Open dissemination of scientific work requires transparency of methods, reproducibility of results, and reusability of modeling and analytic work. The talks in this session deal with the special case of scientific work focused on questions of environmental sustainability. The opening talk, by Jennifer Baka Penn St Univ and Josh Cousins SUNY-College of environmental science and forestry, introduces the concept of political-industrial ecology and relates it to research methods in the field. The second talk, by Stephanie Pincetl at UCLA discusses an open data project at intersection of public policy, academic research, and the private sector. The final talk is from Stefan Pauliuk, who will introduce the newly developed Industrial Ecology Data Commons and describe its role in an open data infrastructure for the field.
10:30am - 11:00am
Advancing Sustainability Science: A Political-Industrial Ecology Perspective
1Penn State, United States of America; 2SUNY-ESF, United States of America
This paper evaluates how the emerging field of political-industrial ecology (PIE) can advance sustainability science, particularly in terms of methodological and theoretical innovations. Less than a decade old, PIE integrates theories and methods from political and industrial ecology to evaluate how biophysical and political systems are entwined in shaping nature-society relations and processes. Normative in its approach, PIE seeks to better embed societal metabolisms within their broader historic, ecological, and political economic context in pursuit of reducing the environmental impact of industrial ecosystems and resource flows. In the paper, we first outline the theoretical and historical origins of the field before synthesizing the findings of eight PIE case studies which have helped to catalyze the field. We conclude with a discussion on the future prospects of PIE, specifically the methodological and data challenges/opportunities of the field.
11:00am - 11:30am
Building Energy Data Transparency -- the travails of making data accessible
UCLA, United States of America
Building energy use is an important contributor to greenhouse gas emissions and is also strongly tied to thermal comfort. Understanding building energy use at a granular level provides many important insights that are unobtainable without that data. The UCLA Energy Atlas is built on address level billing data, aggregated for customer privacy on the public facing interactive website, but shows building energy use by neighborhood, city and Council of Government. Data is matched to attributes including vintage, square footage, industrial classification code, income, and more. It enables local governments and researchers to discover energy use patterns, target energy efficiency incentives, evaluate programs, and understand equity differences across regions and among residents and industries. Such data is indispensable for the energy transition. This talk explains the process of developing the Energy Atlas and some of the implications for sustainable systems and technology.
11:30am - 12:00pm
A General Data Model for Industrial Ecology and its Implementation in a data commons Prototype
University of Freiburg
Till this day, data in industrial ecology are commonly seen as existing within the domain of particular methods or models, such as input-output, life cycle assessment, urban metabolism, or material flow analysis data.

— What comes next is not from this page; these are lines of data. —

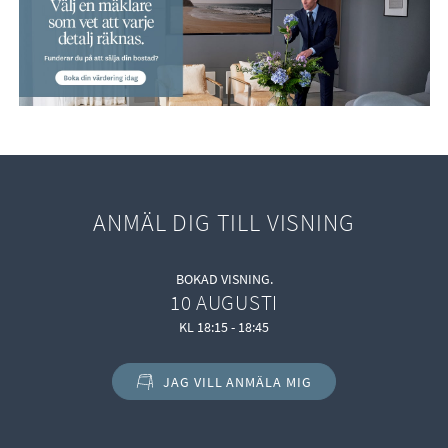
ANMÄL DIG TILL VISNING
BOKAD VISNING.
10 AUGUSTI
KL 18:15 - 18:45
JAG VILL ANMÄLA MIG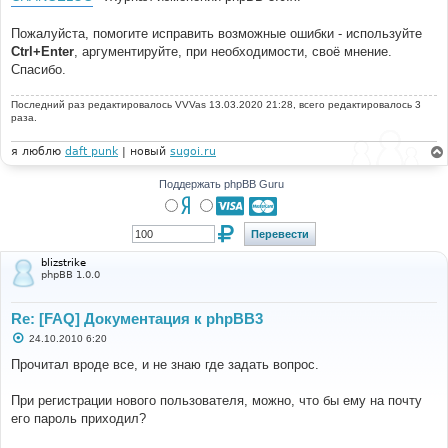
Пожалуйста, помогите исправить возможные ошибки - используйте
Ctrl+Enter
, аргументируйте, при необходимости, своё мнение.
Спасибо.
Последний раз редактировалось
VVVas
13.03.2020 21:28, всего редактировалось 3
раза.
я люблю
daft punk
| новый
sugoi.ru
Поддержать phpBB Guru
blizstrike
phpBB 1.0.0
Re: [FAQ] Документация к phpBB3
С
24.10.2010 6:20
о
о
Прочитал вроде все, и не знаю где задать вопрос.
б
щ
е
При регистрации нового пользователя, можно, что бы ему на почту
н
его пароль приходил?
и
е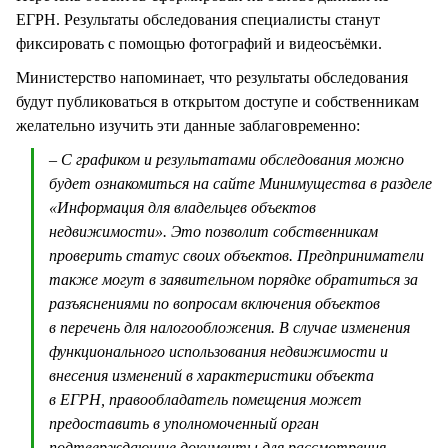
ЕГРН. Результаты обследования специалисты станут
фиксировать с помощью фотографий и видеосъёмки.
Министерство напоминает, что результаты обследования
будут публиковаться в открытом доступе и собственникам
желательно изучить эти данные заблаговременно:
– С графиком и результатами обследования можно
будет ознакомиться на сайте Минимущества в разделе
«Информация для владельцев объектов
недвижимости». Это позволит собственникам
проверить статус своих объектов. Предприниматели
также могут в заявительном порядке обратиться за
разъяснениями по вопросам включения объектов
в перечень для налогообложения. В случае изменения
функционального использования недвижимости и
внесения изменений в характеристики объекта
в ЕГРН, правообладатель помещения может
предоставить в уполномоченный орган
подтверждающие документы для рассмотрения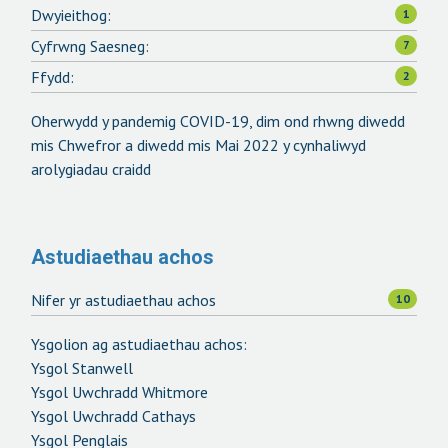
Dwyieithog:
1
Cyfrwng Saesneg:
7
Ffydd:
2
Oherwydd y pandemig COVID-19, dim ond rhwng diwedd
mis Chwefror a diwedd mis Mai 2022 y cynhaliwyd
arolygiadau craidd
Astudiaethau achos
Nifer yr astudiaethau achos
10
Ysgolion ag astudiaethau achos:
Ysgol Stanwell
Ysgol Uwchradd Whitmore
Ysgol Uwchradd Cathays
Ysgol Penglais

This artificial division of data into methods contradicts the common phenomena described by those data: the objects and processes in the industrial system, or socioeconomic metabolism. A consequence of this scattered organization of related data across methods is that IE researchers and consultants spend too much time searching for and reformatting data from diverse and incoherent sources, time that could be invested into quality control and analysis of model results instead. This talk outlines a solution to two major barriers to data exchange within industrial ecology: i) the lack of a generic structure for industrial ecology data and ii) the lack of a bespoke platform to exchange industrial ecology datasets.
We present a general data model for socioeconomic metabolism that can be used to structure all data that can be located in the industrial system, including process descriptions, product descriptions, stocks, flows, and coefficients of all kind. We describe a relational database built on the general data model and a user interface to it, both of which are open source and can be implemented by individual researchers, groups, institutions, or the entire community. In the latter case, one could speak of an industrial ecology data commons (IEDC), and we unveil an IEDC prototype containing a diverse set of datasets from the literature.